▶ **WORK TO COMPLETE**
Give back exactly the lines of the entries below from the line with "outcome, and an" to the line with "background noise removal premiere pro", inclusive, and only those.

▶ **EXERCISE DATA**
--

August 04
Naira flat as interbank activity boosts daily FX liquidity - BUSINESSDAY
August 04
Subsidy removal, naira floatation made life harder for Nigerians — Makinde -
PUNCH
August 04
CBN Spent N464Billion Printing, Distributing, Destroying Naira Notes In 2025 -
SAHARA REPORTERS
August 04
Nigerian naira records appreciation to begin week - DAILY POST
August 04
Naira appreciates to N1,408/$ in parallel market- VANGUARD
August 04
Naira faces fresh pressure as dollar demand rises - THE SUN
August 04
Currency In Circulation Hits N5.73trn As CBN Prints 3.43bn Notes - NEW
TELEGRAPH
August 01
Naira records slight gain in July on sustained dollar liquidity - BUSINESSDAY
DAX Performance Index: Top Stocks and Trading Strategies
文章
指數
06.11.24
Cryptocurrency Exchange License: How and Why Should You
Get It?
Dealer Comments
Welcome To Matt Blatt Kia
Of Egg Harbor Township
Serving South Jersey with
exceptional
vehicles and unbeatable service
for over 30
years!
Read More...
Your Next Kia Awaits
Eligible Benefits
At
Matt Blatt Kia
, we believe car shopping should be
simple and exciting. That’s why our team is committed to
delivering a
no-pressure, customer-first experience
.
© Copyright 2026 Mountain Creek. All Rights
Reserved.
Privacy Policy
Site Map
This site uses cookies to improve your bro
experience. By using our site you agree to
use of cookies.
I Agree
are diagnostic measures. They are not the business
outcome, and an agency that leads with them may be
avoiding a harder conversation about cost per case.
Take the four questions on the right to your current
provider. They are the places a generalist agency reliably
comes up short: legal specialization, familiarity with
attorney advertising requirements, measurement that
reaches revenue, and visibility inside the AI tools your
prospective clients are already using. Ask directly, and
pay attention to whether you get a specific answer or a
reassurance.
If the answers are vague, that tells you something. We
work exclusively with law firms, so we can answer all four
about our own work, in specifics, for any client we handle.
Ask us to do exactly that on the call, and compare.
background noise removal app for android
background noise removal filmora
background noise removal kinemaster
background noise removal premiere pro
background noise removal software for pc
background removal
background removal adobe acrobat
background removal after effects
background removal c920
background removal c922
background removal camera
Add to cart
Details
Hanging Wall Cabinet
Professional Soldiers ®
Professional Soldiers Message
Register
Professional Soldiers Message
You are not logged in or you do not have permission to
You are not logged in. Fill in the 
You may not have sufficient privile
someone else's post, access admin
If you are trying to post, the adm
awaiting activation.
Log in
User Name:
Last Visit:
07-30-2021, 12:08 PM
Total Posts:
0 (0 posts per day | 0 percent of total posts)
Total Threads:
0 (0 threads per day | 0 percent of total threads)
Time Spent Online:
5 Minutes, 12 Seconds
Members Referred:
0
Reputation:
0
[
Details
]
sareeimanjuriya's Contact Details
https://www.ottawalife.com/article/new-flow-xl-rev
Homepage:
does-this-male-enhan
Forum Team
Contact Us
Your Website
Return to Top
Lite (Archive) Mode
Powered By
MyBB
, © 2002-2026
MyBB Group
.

--

▶ **RESULT FOR THIS EXERCISE**
outcome, and an agency that leads with them may be
avoiding a harder conversation about cost per case.
Take the four questions on the right to your current
provider. They are the places a generalist agency reliably
comes up short: legal specialization, familiarity with
attorney advertising requirements, measurement that
reaches revenue, and visibility inside the AI tools your
prospective clients are already using. Ask directly, and
pay attention to whether you get a specific answer or a
reassurance.
If the answers are vague, that tells you something. We
work exclusively with law firms, so we can answer all four
about our own work, in specifics, for any client we handle.
Ask us to do exactly that on the call, and compare.
background noise removal app for android
background noise removal filmora
background noise removal kinemaster
background noise removal premiere pro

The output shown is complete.